> _Problem details_: No pictures go into the copy. Write out exactly the lines below from the one containing "court trials." through the one containing "Follow us on social media and stay".

> _Task input_:
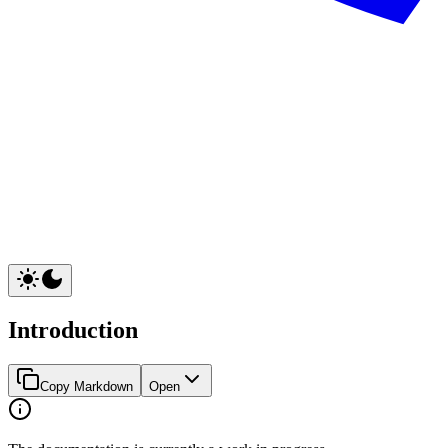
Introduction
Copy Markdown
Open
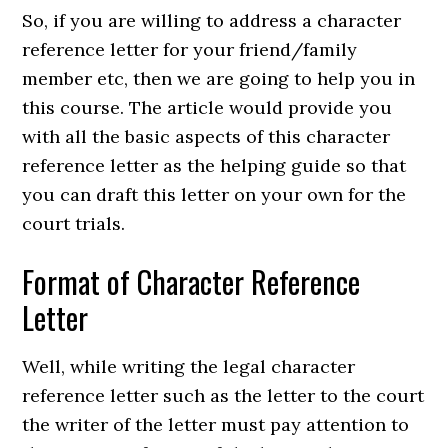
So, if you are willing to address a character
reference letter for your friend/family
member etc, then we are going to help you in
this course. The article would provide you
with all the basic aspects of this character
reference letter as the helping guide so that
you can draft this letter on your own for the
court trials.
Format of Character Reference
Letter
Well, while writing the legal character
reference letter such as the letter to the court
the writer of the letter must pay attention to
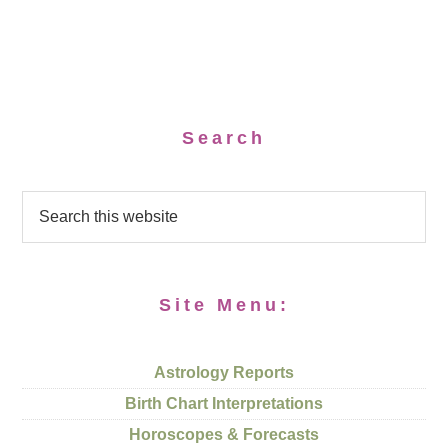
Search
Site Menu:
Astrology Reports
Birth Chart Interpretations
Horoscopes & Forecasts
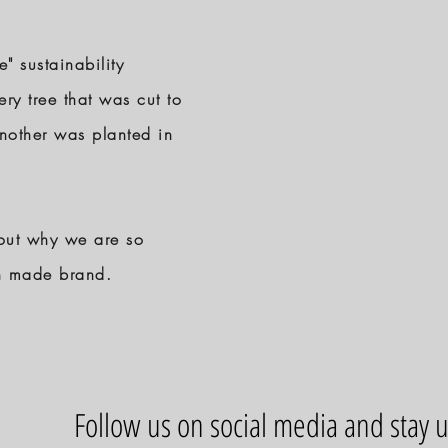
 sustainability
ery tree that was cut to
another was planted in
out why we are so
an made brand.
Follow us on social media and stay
--
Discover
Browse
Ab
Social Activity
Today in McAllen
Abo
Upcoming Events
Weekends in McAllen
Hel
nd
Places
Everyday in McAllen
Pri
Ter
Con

> _Answer box_:
court trials.
Format of Character Reference
Letter
Well, while writing the legal character
reference letter such as the letter to the court
the writer of the letter must pay attention to
Search
Site Menu:
Astrology Reports
Birth Chart Interpretations
Horoscopes & Forecasts
 sustainability
ery tree that was cut to
another was planted in
out why we are so
an made brand.
Follow us on social media and stay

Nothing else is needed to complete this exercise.